─── DATA SUPPLIED ───
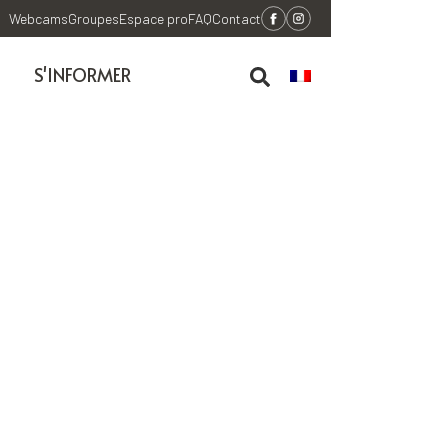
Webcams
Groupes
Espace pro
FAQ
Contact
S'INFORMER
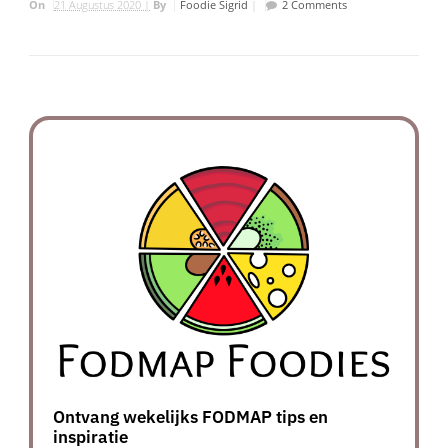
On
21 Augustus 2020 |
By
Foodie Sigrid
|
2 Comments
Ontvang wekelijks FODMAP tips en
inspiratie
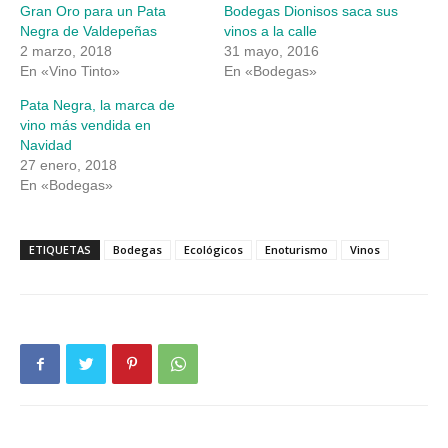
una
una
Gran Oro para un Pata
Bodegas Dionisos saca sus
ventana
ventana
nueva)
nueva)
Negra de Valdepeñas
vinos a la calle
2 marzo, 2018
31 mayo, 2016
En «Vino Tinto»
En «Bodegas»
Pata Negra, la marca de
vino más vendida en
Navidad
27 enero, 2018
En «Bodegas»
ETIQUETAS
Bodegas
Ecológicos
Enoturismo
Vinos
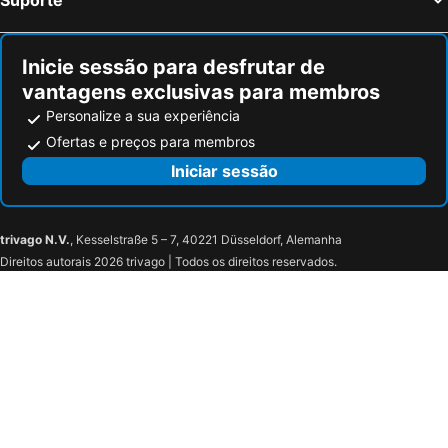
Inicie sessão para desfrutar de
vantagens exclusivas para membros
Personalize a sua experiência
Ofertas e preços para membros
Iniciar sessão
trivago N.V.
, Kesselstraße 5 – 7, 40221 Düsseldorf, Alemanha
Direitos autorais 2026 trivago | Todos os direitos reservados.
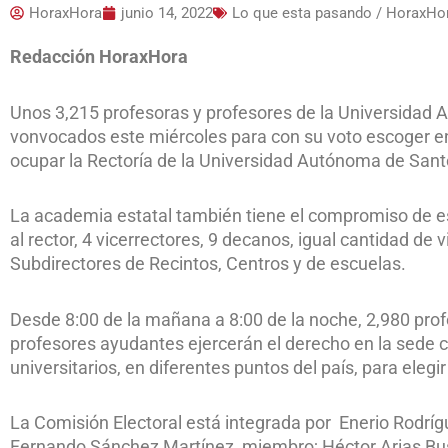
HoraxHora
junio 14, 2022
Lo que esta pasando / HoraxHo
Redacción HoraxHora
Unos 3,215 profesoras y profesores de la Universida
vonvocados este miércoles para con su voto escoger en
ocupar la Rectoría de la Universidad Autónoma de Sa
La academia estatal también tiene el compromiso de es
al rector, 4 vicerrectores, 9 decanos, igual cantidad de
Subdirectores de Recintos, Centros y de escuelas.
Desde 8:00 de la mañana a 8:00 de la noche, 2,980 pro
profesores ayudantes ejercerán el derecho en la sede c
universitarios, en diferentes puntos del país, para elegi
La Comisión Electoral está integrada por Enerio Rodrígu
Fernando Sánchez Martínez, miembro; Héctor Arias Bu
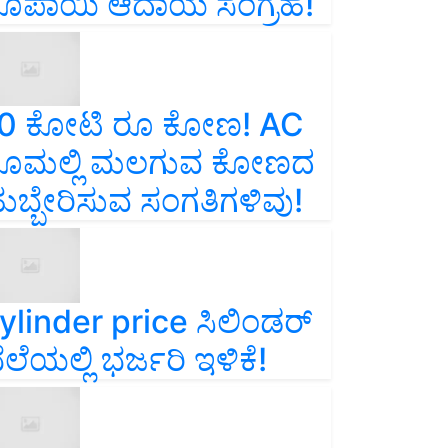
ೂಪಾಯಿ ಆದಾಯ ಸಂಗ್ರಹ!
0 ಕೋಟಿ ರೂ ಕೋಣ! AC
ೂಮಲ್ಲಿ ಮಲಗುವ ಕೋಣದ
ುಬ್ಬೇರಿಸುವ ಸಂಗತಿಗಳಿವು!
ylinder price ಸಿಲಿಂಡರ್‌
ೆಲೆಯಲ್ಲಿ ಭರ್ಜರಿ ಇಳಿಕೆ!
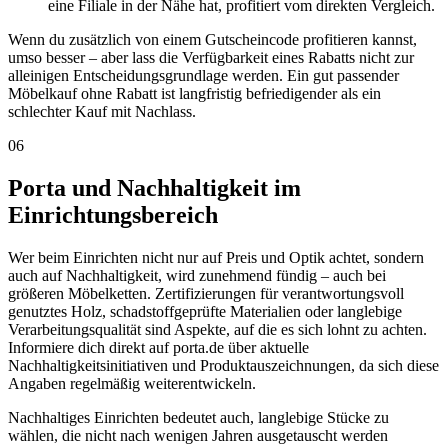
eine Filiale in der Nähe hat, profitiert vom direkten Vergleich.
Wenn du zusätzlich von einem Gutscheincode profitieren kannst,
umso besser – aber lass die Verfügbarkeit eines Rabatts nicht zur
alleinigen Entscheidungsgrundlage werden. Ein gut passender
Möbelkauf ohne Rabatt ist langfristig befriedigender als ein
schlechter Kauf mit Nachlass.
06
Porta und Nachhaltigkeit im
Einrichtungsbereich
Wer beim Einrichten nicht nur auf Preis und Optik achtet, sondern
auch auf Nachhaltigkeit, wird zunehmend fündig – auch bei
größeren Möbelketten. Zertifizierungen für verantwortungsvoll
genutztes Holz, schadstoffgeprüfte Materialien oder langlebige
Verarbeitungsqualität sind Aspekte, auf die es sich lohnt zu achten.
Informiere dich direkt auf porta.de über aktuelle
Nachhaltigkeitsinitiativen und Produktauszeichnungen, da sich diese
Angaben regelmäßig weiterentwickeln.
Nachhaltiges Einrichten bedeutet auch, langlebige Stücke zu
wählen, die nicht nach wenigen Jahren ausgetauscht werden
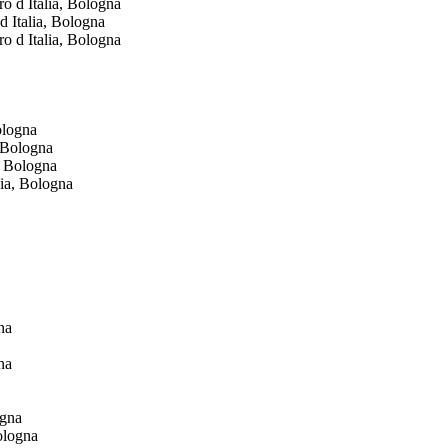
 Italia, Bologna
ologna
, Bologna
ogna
───
─── DATA SUPPLIED ───
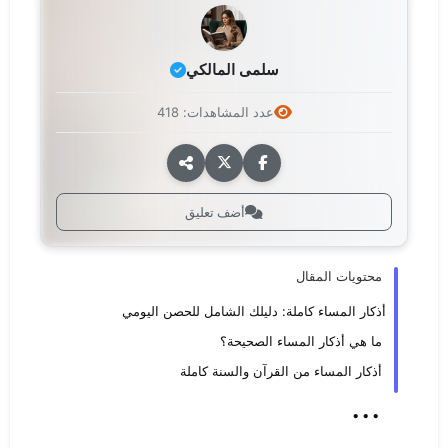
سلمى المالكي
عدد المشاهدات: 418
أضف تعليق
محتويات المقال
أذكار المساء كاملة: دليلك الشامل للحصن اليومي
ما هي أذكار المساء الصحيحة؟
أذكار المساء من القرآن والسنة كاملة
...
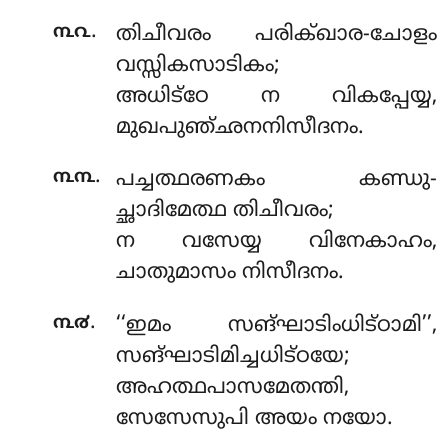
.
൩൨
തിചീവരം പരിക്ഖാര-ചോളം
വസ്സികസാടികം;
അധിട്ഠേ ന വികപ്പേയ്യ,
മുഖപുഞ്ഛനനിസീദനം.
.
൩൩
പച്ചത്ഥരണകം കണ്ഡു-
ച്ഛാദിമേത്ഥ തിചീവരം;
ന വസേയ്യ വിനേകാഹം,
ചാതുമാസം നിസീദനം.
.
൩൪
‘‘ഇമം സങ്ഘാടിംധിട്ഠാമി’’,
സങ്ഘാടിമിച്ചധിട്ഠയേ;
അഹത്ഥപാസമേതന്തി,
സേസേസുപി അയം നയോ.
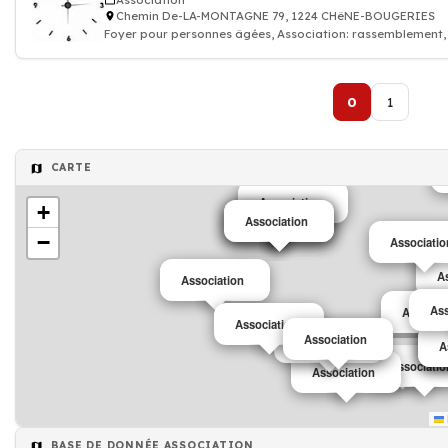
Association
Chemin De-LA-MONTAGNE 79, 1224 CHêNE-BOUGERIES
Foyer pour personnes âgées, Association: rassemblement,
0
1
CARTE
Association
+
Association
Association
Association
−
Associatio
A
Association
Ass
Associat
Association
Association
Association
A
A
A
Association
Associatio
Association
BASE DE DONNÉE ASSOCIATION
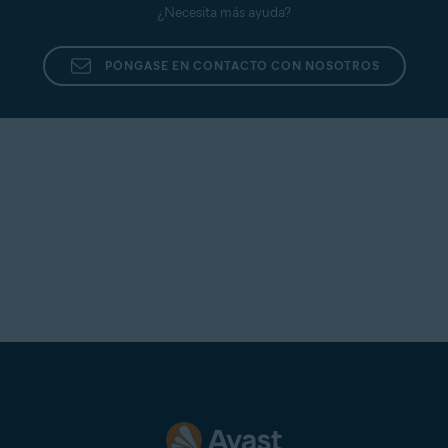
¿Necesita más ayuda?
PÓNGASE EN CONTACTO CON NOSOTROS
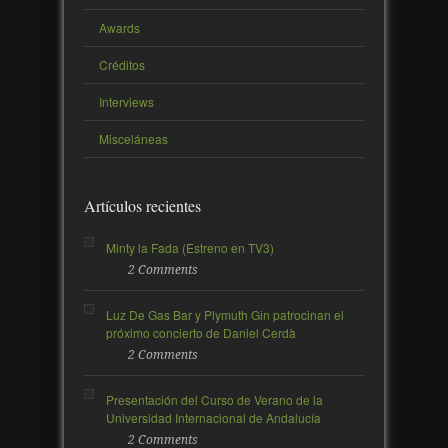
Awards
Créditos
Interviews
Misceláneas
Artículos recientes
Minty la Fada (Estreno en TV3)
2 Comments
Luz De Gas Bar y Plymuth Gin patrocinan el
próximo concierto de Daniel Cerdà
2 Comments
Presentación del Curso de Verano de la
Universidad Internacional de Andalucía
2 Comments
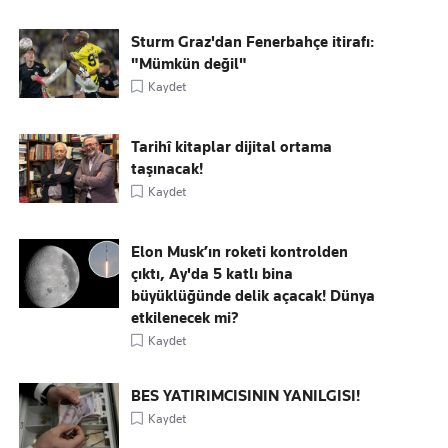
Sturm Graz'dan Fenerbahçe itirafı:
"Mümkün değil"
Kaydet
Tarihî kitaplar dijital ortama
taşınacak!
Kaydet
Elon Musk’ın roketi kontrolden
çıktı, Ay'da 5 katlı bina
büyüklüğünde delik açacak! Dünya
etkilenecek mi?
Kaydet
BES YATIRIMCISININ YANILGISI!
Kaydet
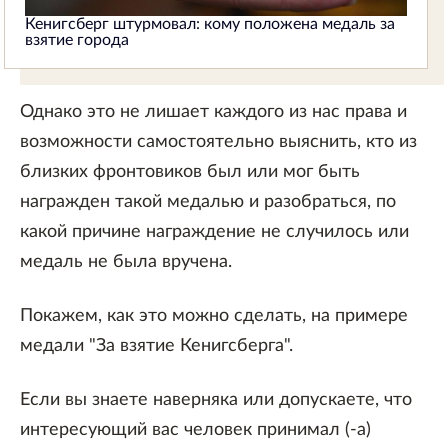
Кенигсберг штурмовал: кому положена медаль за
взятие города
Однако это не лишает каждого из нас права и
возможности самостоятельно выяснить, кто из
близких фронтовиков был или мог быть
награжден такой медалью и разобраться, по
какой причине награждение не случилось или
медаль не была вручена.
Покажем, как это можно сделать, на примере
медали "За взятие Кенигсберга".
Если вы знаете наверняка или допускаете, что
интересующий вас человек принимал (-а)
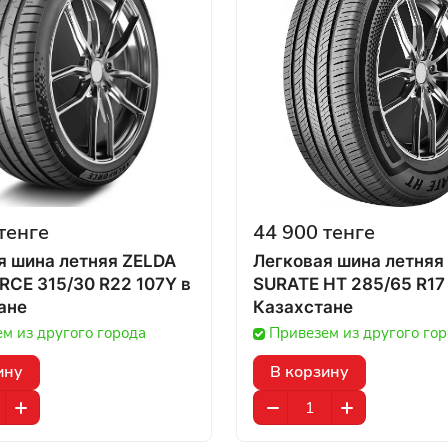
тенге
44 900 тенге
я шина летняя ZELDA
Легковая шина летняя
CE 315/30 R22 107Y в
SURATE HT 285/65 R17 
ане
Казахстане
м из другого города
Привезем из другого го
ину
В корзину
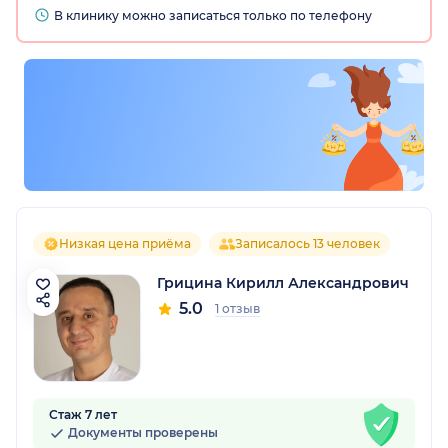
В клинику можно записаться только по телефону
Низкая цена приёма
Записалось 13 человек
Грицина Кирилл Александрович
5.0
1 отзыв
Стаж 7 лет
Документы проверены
───
• EXERCISE DETAILS: Which lines above include the string "летняя"? Show them.

• THE COMPLETED TASK:
я шина летняя ZELDA
Легковая шина летняя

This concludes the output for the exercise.